[Activity]:
Go through the records and restate them word for word, omitting images.

[Material for the task]:
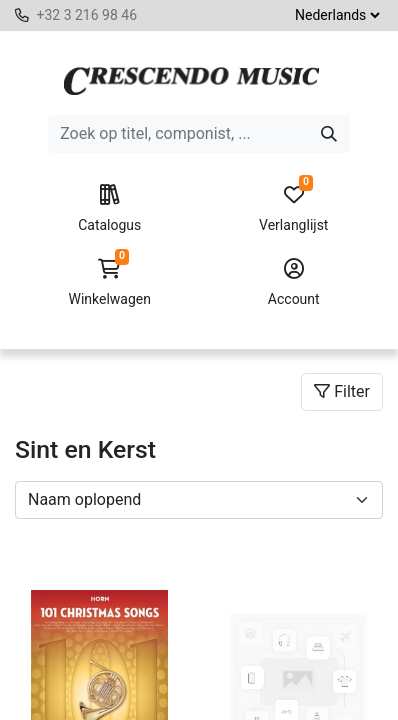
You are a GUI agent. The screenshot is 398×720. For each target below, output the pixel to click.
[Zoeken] (329, 134)
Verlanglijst (294, 209)
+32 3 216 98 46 (86, 15)
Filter (342, 391)
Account (294, 283)
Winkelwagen (110, 283)
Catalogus (110, 209)
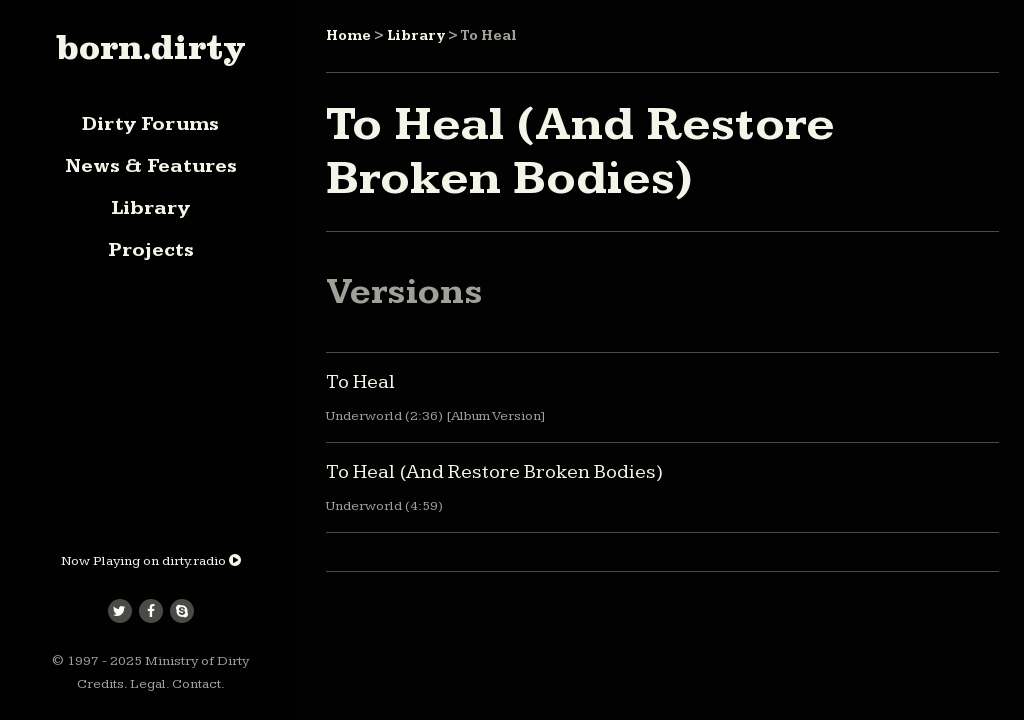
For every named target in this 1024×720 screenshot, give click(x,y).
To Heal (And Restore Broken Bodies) (494, 472)
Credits (100, 684)
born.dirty (150, 47)
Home (348, 36)
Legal (148, 684)
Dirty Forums (150, 124)
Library (150, 208)
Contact (196, 684)
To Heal (360, 382)
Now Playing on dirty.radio (151, 561)
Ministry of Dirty (197, 661)
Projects (151, 250)
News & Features (151, 166)
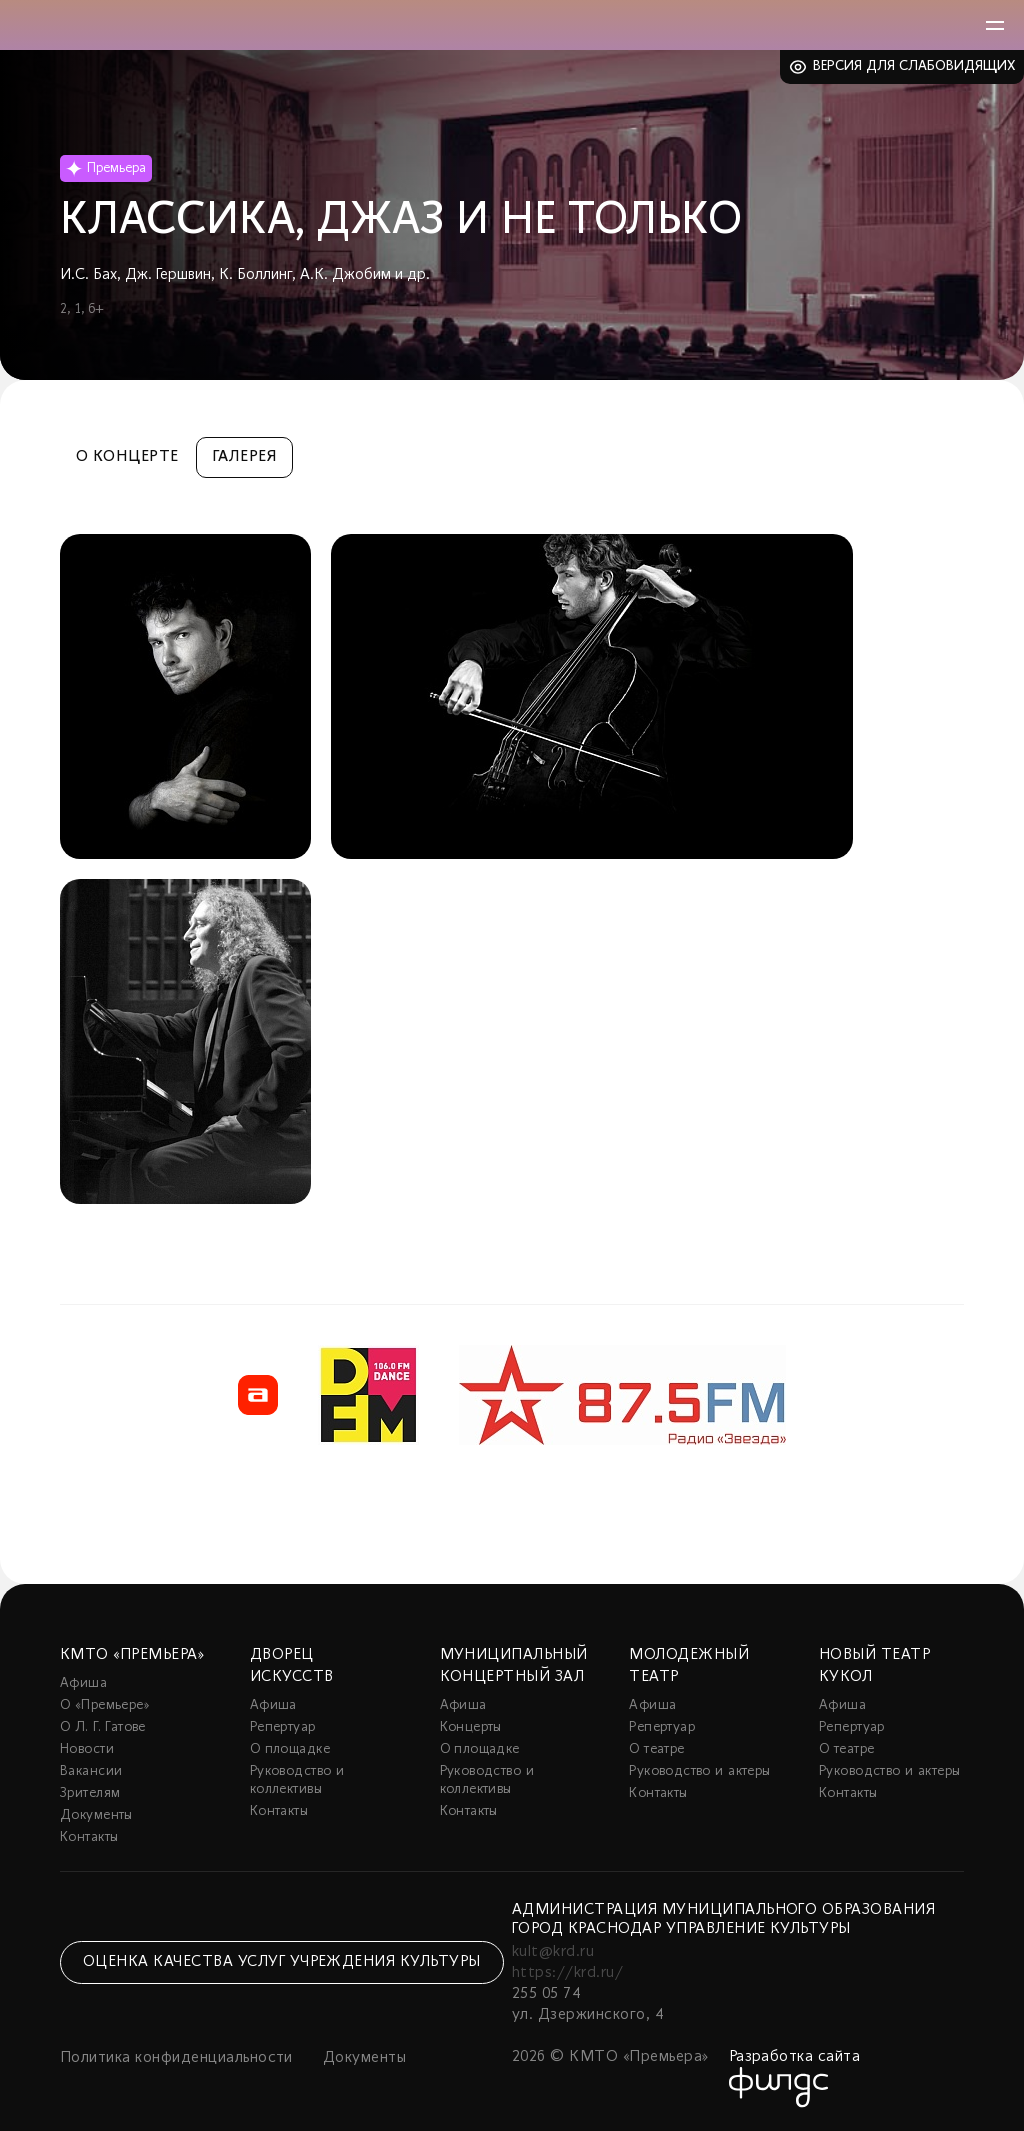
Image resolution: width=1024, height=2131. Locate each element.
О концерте (127, 457)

[Worked solution]:
You are a GUI agent. The screenshot is 398×720. For each target below, output the pixel to click.
[Zoeken] (329, 134)
Verlanglijst (294, 209)
+32 3 216 98 46 (86, 15)
Filter (342, 391)
Account (294, 283)
Winkelwagen (110, 283)
Catalogus (110, 209)
For every named target in this 1024×720 screenshot, give click(x,y).
To Heal (And Restore Broken Bodies) (494, 472)
Credits (100, 684)
born.dirty (150, 47)
Home (348, 36)
Legal (148, 684)
Dirty Forums (150, 124)
Library (150, 208)
Contact (196, 684)
To Heal (360, 382)
Now Playing on dirty.radio (151, 561)
Ministry of Dirty (197, 661)
Projects (151, 250)
News & Features (151, 166)
Image resolution: width=1024, height=2131. Locate each element.
О концерте (127, 457)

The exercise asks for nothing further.